Mosaico-Grotta di Conone

A fianco della Grotta venerata, proseguendo verso sinistra, si apre una seconda grotta, comunemente detta di Conone.

La grotta è scavata sulla nuda roccia ed è stata decorata con diversi strati d’intonaco che riportano delle invocazioni e delle preghiere graffite, lasciate dai pellegrini nei secoli.

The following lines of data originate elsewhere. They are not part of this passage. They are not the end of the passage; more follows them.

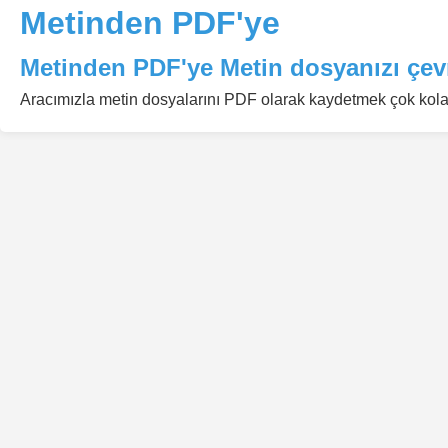
Metinden PDF'ye
Metinden PDF'ye Metin dosyanızı çev
Aracımızla metin dosyalarını PDF olarak kaydetmek çok kol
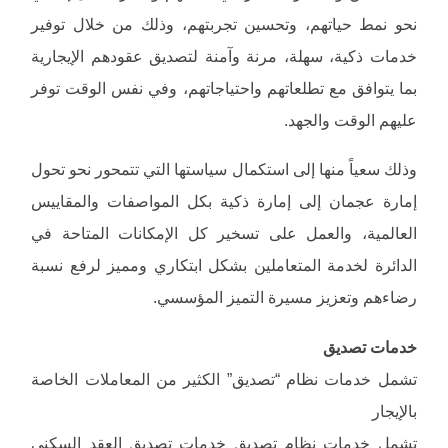
نحو نمط حياتهم، وتحسين تجربتهم، وذلك من خلال توفير
خدمات ذكية، سهلة، مرنة وآمنة لتصديق عقودهم الإيجارية
بما يتوافق مع تطلعاتهم واحتياجاتهم، وفي نفس الوقت توفر
عليهم الوقت والجهد.
وذلك سعياً منها إلى استكمال سياستها التي تتمحور نحو تحول
إمارة عجمان إلى إمارة ذكية بكل المواصفات والمقاييس
العالمية، والعمل على تسخير كل الإمكانات المتاحة في
الدائرة لخدمة المتعاملين بشكل ابتكاري ومميز لرفع نسبة
رضاءهم وتعزيز مسيرة التميز المؤسسي.
خدمات تصديق
تشمل خدمات نظام “تصديق” الكثير من المعاملات الخاصة
بالإيجار
تشمل خدمات نظام تصديق خدمات تصديق العقد السكني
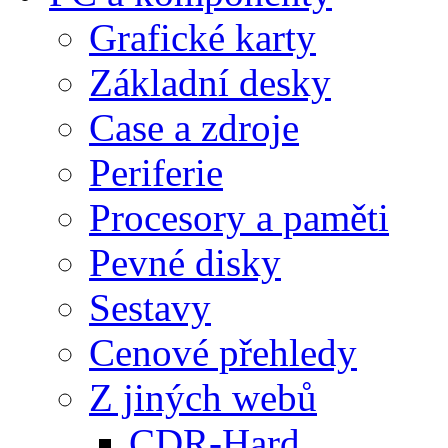
Grafické karty
Základní desky
Case a zdroje
Periferie
Procesory a paměti
Pevné disky
Sestavy
Cenové přehledy
Z jiných webů
CDR-Hard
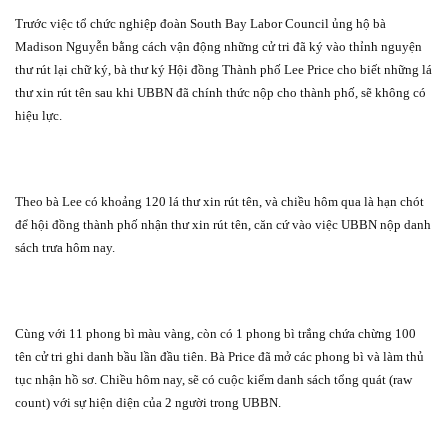
Trước việc tổ chức nghiệp đoàn South Bay Labor Council ủng hộ bà
Madison Nguyễn bằng cách vận động những cử tri đã ký vào thỉnh nguyện
thư rút lại chữ ký, bà thư ký Hội đồng Thành phố Lee Price cho biết những lá
thư xin rút tên sau khi UBBN đã chính thức nộp cho thành phố, sẽ không có
hiệu lực.
Theo bà Lee có khoảng 120 lá thư xin rút tên, và chiều hôm qua là hạn chót
để hội đồng thành phố nhận thư xin rút tên, căn cứ vào việc UBBN nộp danh
sách trưa hôm nay.
Cùng với 11 phong bì màu vàng, còn có 1 phong bì trắng chứa chừng 100
tên cử tri ghi danh bầu lần đầu tiên. Bà Price đã mở các phong bì và làm thủ
tục nhận hồ sơ. Chiều hôm nay, sẽ có cuộc kiểm danh sách tổng quát (raw
count) với sự hiện diện của 2 người trong UBBN.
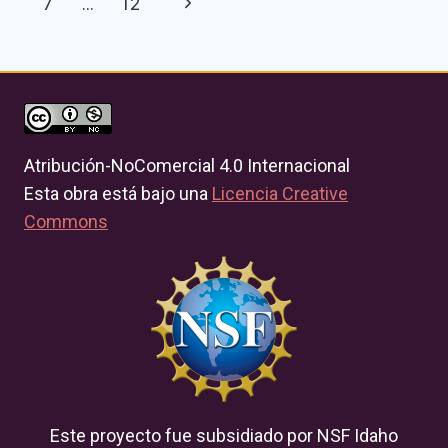
Next
7
…
12
navigation
Page
Atribución-NoComercial 4.0 Internacional
Esta obra está bajo una
Licencia Creative
Commons
Este proyecto fue subsidiado por NSF Idaho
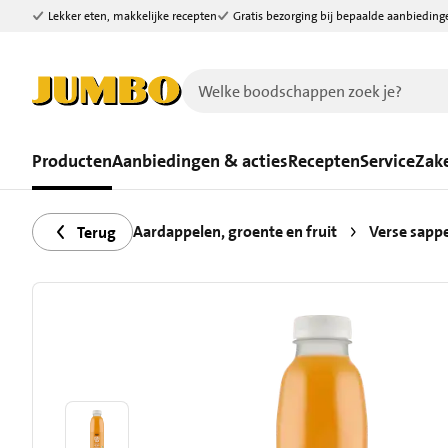
Lekker eten, makkelijke recepten
Gratis bezorging bij bepaalde aanbieding
Ga naar zoeken
Ga naar hoofdinhoud
Producten
Aanbiedingen & acties
Recepten
Service
Zake
Aardappelen, groente en fruit
Verse sapp
Terug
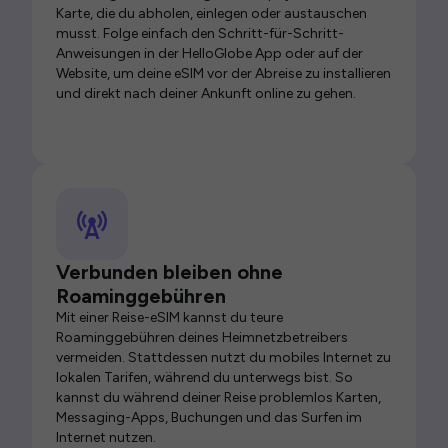
Karte, die du abholen, einlegen oder austauschen
musst. Folge einfach den Schritt-für-Schritt-
Anweisungen in der HelloGlobe App oder auf der
Website, um deine eSIM vor der Abreise zu installieren
und direkt nach deiner Ankunft online zu gehen.
Verbunden bleiben ohne
Roaminggebühren
Mit einer Reise-eSIM kannst du teure
Roaminggebühren deines Heimnetzbetreibers
vermeiden. Stattdessen nutzt du mobiles Internet zu
lokalen Tarifen, während du unterwegs bist. So
kannst du während deiner Reise problemlos Karten,
Messaging-Apps, Buchungen und das Surfen im
Internet nutzen.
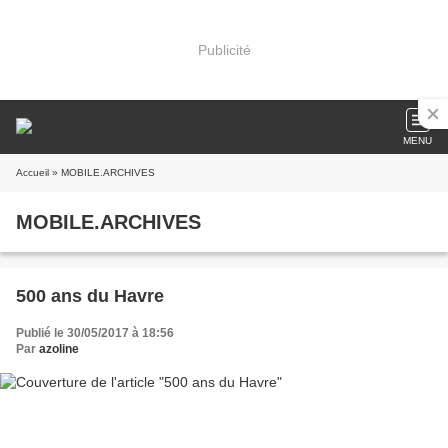
Publicité
MENU
Accueil
» MOBILE.ARCHIVES
MOBILE.ARCHIVES
500 ans du Havre
Publié le 30/05/2017 à 18:56
Par
azoline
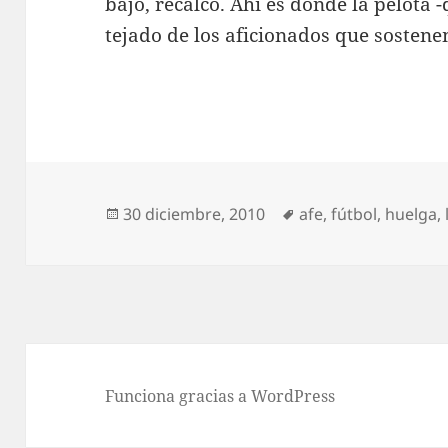
bajo, recalco. Ahí es donde la pelota -
tejado de los aficionados que sosten
Publicado
Etiquetas
30 diciembre, 2010
afe
,
fútbol
,
huelga
,
el
Funciona gracias a WordPress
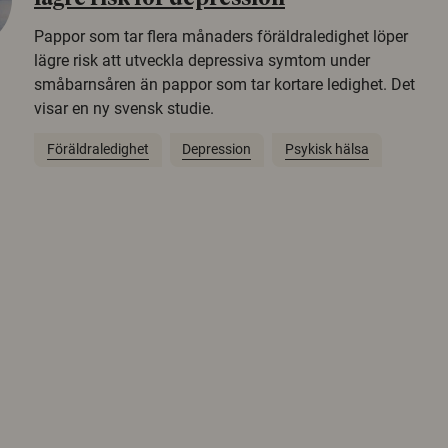
Pappor som tar flera månaders föräldraledighet löper
lägre risk att utveckla depressiva symtom under
småbarnsåren än pappor som tar kortare ledighet. Det
visar en ny svensk studie.
Föräldraledighet
Depression
Psykisk hälsa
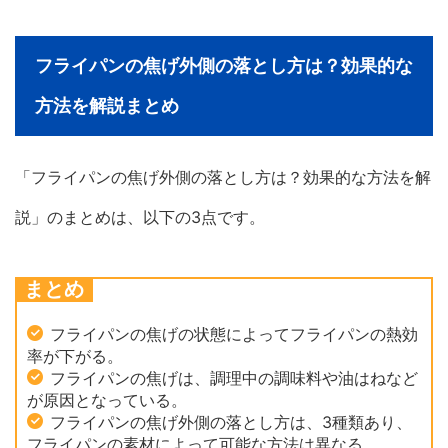
フライパンの焦げ外側の落とし方は？効果的な
方法を解説まとめ
「フライパンの焦げ外側の落とし方は？効果的な方法を解
説」のまとめは、以下の3点です。
まとめ
フライパンの焦げの状態によってフライパンの熱効
率が下がる。
フライパンの焦げは、調理中の調味料や油はねなど
が原因となっている。
フライパンの焦げ外側の落とし方は、3種類あり、
フライパンの素材によって可能な方法は異なる。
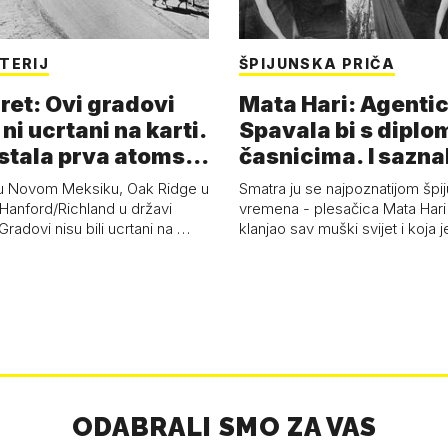
TERIJ
ŠPIJUNSKA PRIČA
ret: Ovi gradovi
Mata Hari: Agentic
 ni ucrtani na karti.
Spavala bi s diplo
astala prva atoms…
časnicima. I sazna
u Novom Meksiku, Oak Ridge u
Smatra ju se najpoznatijom špi
Hanford/Richland u državi
vremena - plesačica Mata Hari 
radovi nisu bili ucrtani na …
klanjao sav muški svijet i koja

L’attribuzione del nome della grotta risale alla presenza di un tappeto musivo di epoca bizantina, rinvenuto nella zona antistante. Nel mosaico si legge un’iscrizione in greco fatta comporre dal diacono Conone di Gerusalemme, che probabilmente si fece carico delle spese per la realizzazione del pavimento. Il campo musivo circostante è caratterizzato da quadrati e losanghe. Dentro i quadrati ci sono varie decorazioni: croci e linee ondulate. I colori che ricorrono sono il nero, il rosso chiaro e il bianco di fondo.

Anche il pavimento della grotta è mosaicato con diverse figure geometriche, croci e il monogramma di Cristo.

Sulle pareti della grotta, sul lato di est, si vede il primo strato dell’antico intonaco bizantino, decorato con una fascia floreale vagamente stilizzata, in cui è dipinta un’iscrizione in greco che nomina Valeria, una “serva del Signore Cristo”, che fece fare “una memoria per la luce”. Probabilmente si allude al fatto che ella fece decorare la grotta con la rappresentazione di un Paradiso fiorito, dedicato alla memoria di un martire, forse Conone di Nazaret.